Evolución de la tasa de interés en 2025
Durante 2025, el Banco de México ha reducido la tasa de interés desde el 10 por ciento hasta el actual 7.25 por ciento, iniciando un ciclo de recortes en marzo tras alcanzar el pico de 11.25 por ciento. Esta evolución ha permitido que la inflación general se mantenga dentro del intervalo de variabilidad durante nueve de los once meses del año, un logro no visto desde 2016 y comparable solo con periodos como 2011 y 2015. Sin embargo, Galia Borja aclara que esto no implica complacencia; al contrario, es una señal de que la inflación está entrando en una fase más estable, similar a la precrisis pandémica, pero aún lejos del objetivo ideal.
Lecciones de la pandemia y el futuro
El episodio inflacionario desencadenado por la pandemia dejó lecciones valiosas sobre la resiliencia de la política monetaria. Borja resalta que los ajustes realizados este año no han comprometido la estabilidad de precios, gracias a la contención de la inflación general. No obstante, la volatilidad en la inflación subyacente persiste como un recordatorio de la complejidad del entorno económico. Hacia adelante, se espera que la actividad económica y las expectativas de inflación contribuyan a una moderación gradual, pero la cautela sigue siendo el principio rector para la Junta de Gobierno del Banco de México.
En el marco de la próxima decisión monetaria programada para el 18 de diciembre, las deliberaciones se centrarán en equilibrar estos factores.
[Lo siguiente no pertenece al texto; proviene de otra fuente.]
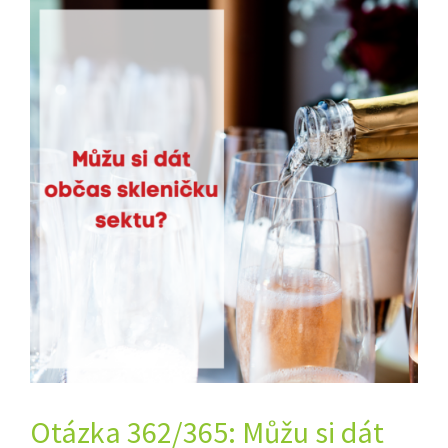
Otázka 362/365: Můžu si dát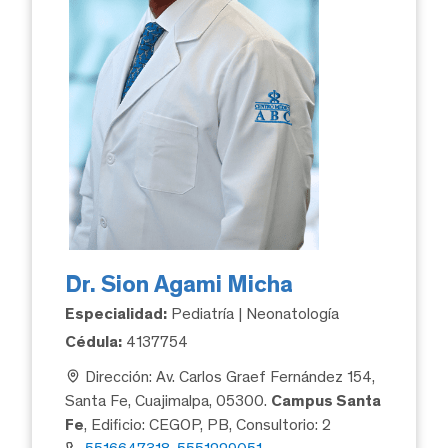
Dr. Sion Agami Micha
Especialidad:
Pediatría | Neonatología
Cédula:
4137754
Dirección: Av. Carlos Graef Fernández 154,
Santa Fe, Cuajimalpa, 05300.
Campus Santa
Fe
, Edificio: CEGOP, PB, Consultorio: 2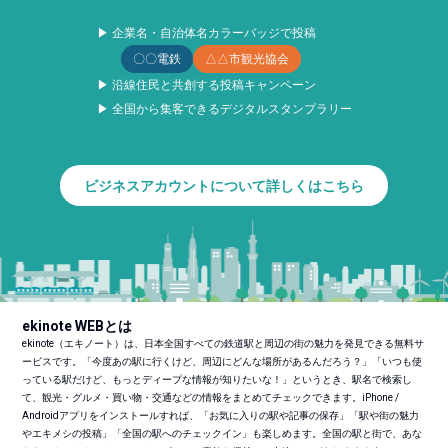
▶ 企業名・自治体名カラーバッジで投稿
〇〇電鉄
△△市観光協会
▶ 沿線住民と共創する投稿キャンペーン
▶ 全国から集客できるデジタルスタンプラリー
ビジネスアカウントについて詳しくはこちら
ekinote WEBとは
ekinote（エキノート）は、日本全国すべての鉄道駅と周辺の街の魅力を発見できる無料サ
ービスです。「今度あの駅に行くけど、周辺にどんな場所があるんだろう？」「いつも使
っている駅だけど、もっとディープな情報が知りたいな！」というとき、駅名で検索し
て、観光・グルメ・買い物・交通などの情報をまとめてチェックできます。iPhone /
Androidアプリをインストールすれば、「お気に入りの駅や記事の保存」「駅や街の魅力
やエキメシの投稿」「全国の駅へのチェックイン」も楽しめます。全国の駅と街で、あな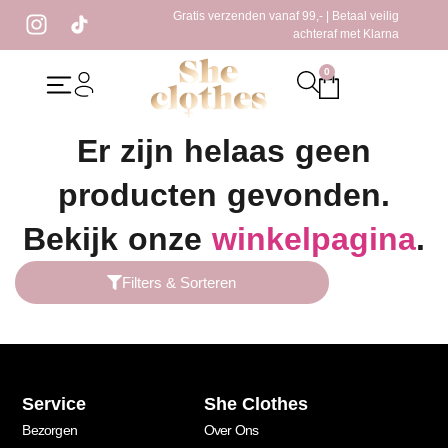
Gratis verzenden vanaf 99,- | Betaal veilig
achteraf met Klarna
0
Home
/ Producten getagged “bruine blazer”
Er zijn helaas geen
producten gevonden.
Bekijk onze
winkelpagina
.
Filters & Sorteren
Service
She Clothes
Bezorgen
Over Ons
La inflación, como eje central de las discusiones, demandará un análisis detallado de los datos recientes y proyecciones futuras. Expertos en economía han observado en foros especializados que esta aproximación prudente fortalece la credibilidad del banco central.
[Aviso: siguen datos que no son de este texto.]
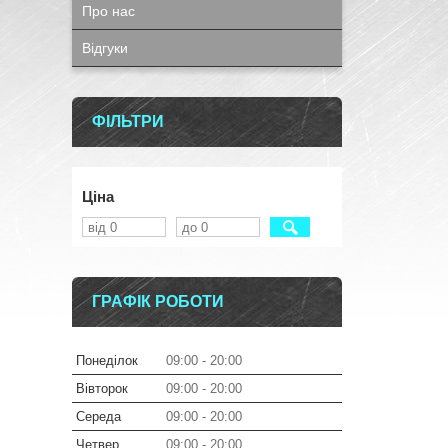
Про нас
Відгуки
ФІЛЬТРИ
Ціна
ГРАФІК РОБОТИ
Понеділок
09:00
20:00
Вівторок
09:00
20:00
Середа
09:00
20:00
Четвер
09:00
20:00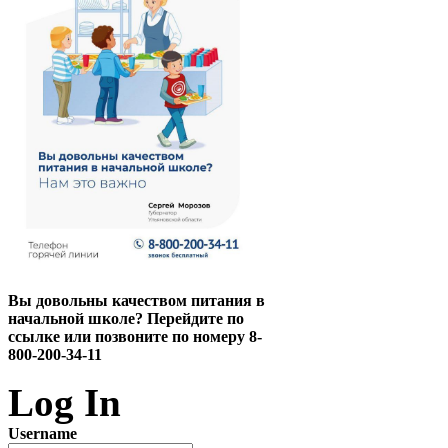
Вы довольны качеством питания в
начальной школе? Перейдите по
ссылке или позвоните по номеру 8-
800-200-34-11
Log In
Username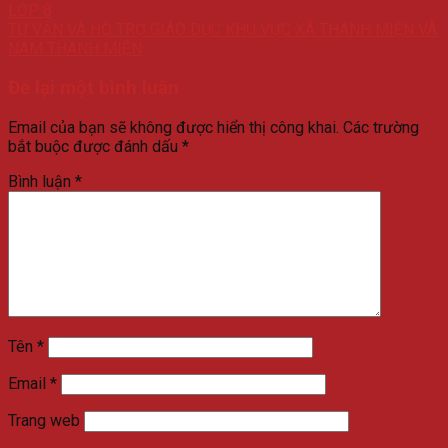
LỚP 8
TƯ VẤN VÀ HỖ TRỢ GIÁO DỤC KHU VỰC XÃ THANH MIỆN VÀ
NAM THANH MIỆN
Để lại một bình luận
Email của bạn sẽ không được hiển thị công khai.
Các trường
bắt buộc được đánh dấu
*
Bình luận
*
Tên
*
Email
*
Trang web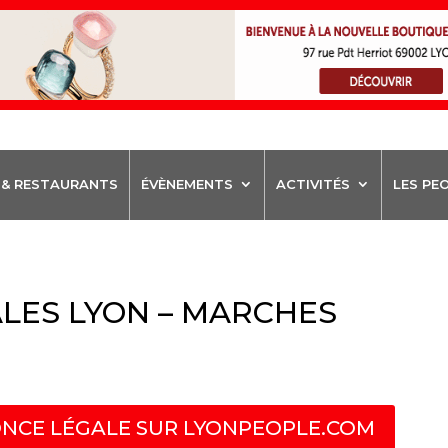
 & RESTAURANTS
ÉVÈNEMENTS
ACTIVITÉS
LES PE
LES LYON – MARCHES
NCE LÉGALE SUR LYONPEOPLE.COM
Conversaciones en espacios institucionales, como aquellos dedicados a análisis financieros, han subrayado la importancia de monitorear los servicios y mercancías en el cálculo de la inflación subyacente. Estos intercambios proporcionan insights valiosos sobre cómo la volatilidad en la inflación podría evolucionar con los cambios fiscales inminentes.
Informes de instituciones clave en el sector bancario han destacado el rol de la neutralidad monetaria en la transición post-restrictiva, ofreciendo un panorama equilibrado de los retos por delante en el control de la inflación.